FDA Marketing Regulations

The U.S. Food and Drug Administration (FDA) was established more than 100 years ago in response to despicable produce and marketing practices. John Updike's novel "The Jungle" revealed vile food handling processes in American slaughterhouses and meat packing plants, and so-called medicines marketed to cure everything were found to instead be poisonous and destructive. In response, the U.S. Government intervened. Today, the FDA is charged with ensuring consumer safety against deceptive or inadvertently misleading information for the nation's food and drug supply. Regulations monitor the manner in which products are described, the ingredients and disclosure of known side effects.


The FDA dissuades food and drug manufacturers from making claims about products not proven through scientific methods. Early soda drink manufacturers would advertise that their products improved stamina. Chesterfield cigarettes once claimed that smoking aided in digestion. Today, the FDA will only sanction advertising extolling known qualities and product benefits. Advertising may say Coca Cola tastes better than Pepsi, but there must be documented incontrovertible proof for making a statement of potency or health benefit.

Drug manufacturers can only add attributes to a product other than the tested and approved remedy when further testing is complete. Aspirin was marketed for decades as a pain reliever. Later research revealed that aspirin also aids with heart conditions. After additional testing proved the claim, aspirin manufacturers could add this treatment to the list of reasons to buy their product.

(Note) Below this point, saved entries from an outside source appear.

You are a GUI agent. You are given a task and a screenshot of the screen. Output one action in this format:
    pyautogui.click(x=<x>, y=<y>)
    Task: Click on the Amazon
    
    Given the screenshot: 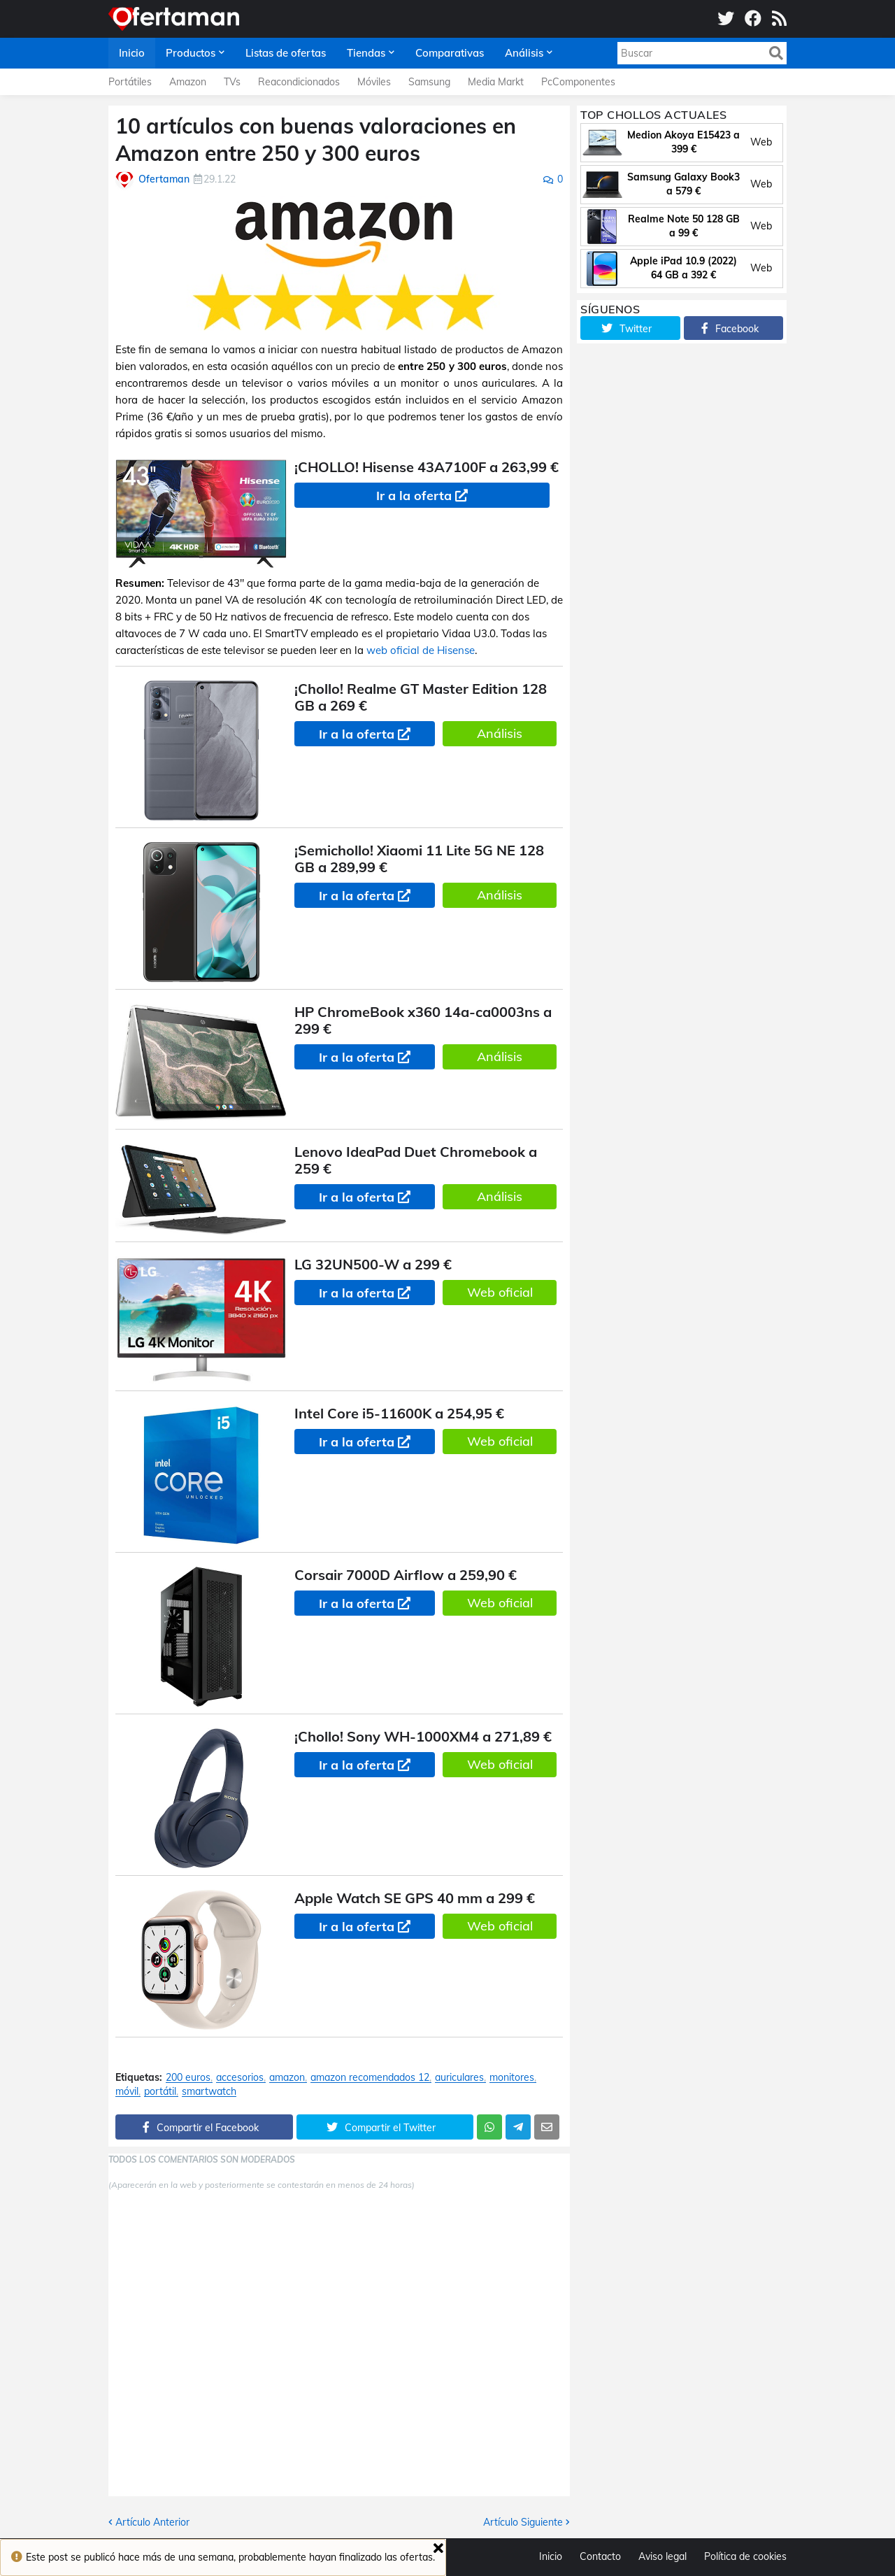 What is the action you would take?
    pyautogui.click(x=187, y=82)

Food and drug manufacturers must reveal all chemical and mineral ingredients. Although they are not required to reveal trade secrets and the manner the ingredients are formulated, the base chemical compounds and any added mineral content must be released. Manufacturers are not required to list ingredients in all advertising, but labeling laws require that graphic packaging used to market products have all ingredients clearly listed.

Side Effects

Anyone who has read, seen or heard a drug advertisement is aware that the manufacturer is required to list all known side effects. Food manufacturers, however, are also required to announce side effects. Well-known allergies to peanut products and shellfish mean that any food containing these ingredients in any amount must be made public through packaging or advertising messages.

Furthermore, when previously unknown side effects are discovered through public consumption, manufacturers are required to further study the products and quantify how and under what conditions such side effects occur. The FDA requires all food and drug manufacturers maintain constant vigilance as to the effects of their products in the marketplace and with consumers.